Era hora de admitir que su época gloriosa había pasado. Siete a 6T contra Cambridgeshire una temporada, y el wicket de W. G. Grace en la siguiente. Cierto que el gran hombre ya había marcado una centena cuando Arthur salió en el quinto cambio de lanzador y lo despachó con una off-theory [20] , una artimaña que usaban las maletas. Pero aun así: W. G. Grace catcher, W. Storer bowler, A. I. Conan Doyle no. Para celebrarlo había escrito un falso poema épico en diecinueve estrofas; pero ni sus versos ni la gesta que cantaban bastó para salir en el Wisden. ¿Capitán del equipo de Inglaterra, como Partridge había vaticinado un día? Más indicado para él fue capitanear, el verano anterior en el Lord's, al equipo de autores contra el de actores. Aquel día de junio, había empezado a batear con Wodehouse, que fue eliminado cómicamente sin marcar un tanto. Arthur, por su parte, se anotó dos, y Hornung ni siquiera entró en la primera tanda. Horace Bleakley había marcado cincuenta y cuatro puntos. Quizá cuanto mejor era como escritor, peor como jugador de criquet.

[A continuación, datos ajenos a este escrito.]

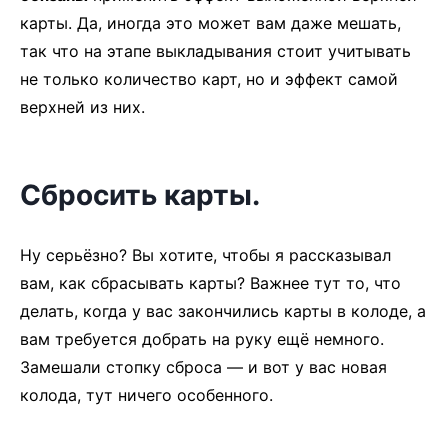
карты. Да, иногда это может вам даже мешать,
так что на этапе выкладывания стоит учитывать
не только количество карт, но и эффект самой
верхней из них.
Сбросить карты.
Ну серьёзно? Вы хотите, чтобы я рассказывал
вам, как сбрасывать карты? Важнее тут то, что
делать, когда у вас закончились карты в колоде, а
вам требуется добрать на руку ещё немного.
Замешали стопку сброса — и вот у вас новая
колода, тут ничего особенного.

Y lo mismo ocurría con el golf, donde la sima entre sueño y realidad se ensanchaba cada año. Pero el billar…, el billar era un juego donde el declive no era sistemáticamente el orden del día. Los jugadores seguían jugando sin dar muestras visibles de decadencia hasta los cincuenta, los sesenta e incluso los setenta. La fuerza no era primordial; contaban más la experiencia y la táctica. Carambola directa, carambolas a dos, a tres bandas, massé, piqué: qué juego. ¿Había algún motivo para que, con un poco más de práctica y quizá el consejo de un profesional, no pudiese jugar el campeonato inglés de aficionados? Por supuesto, tendría que mejorar algunas tacadas. Se las recordaba a sí mismo una y otra vez.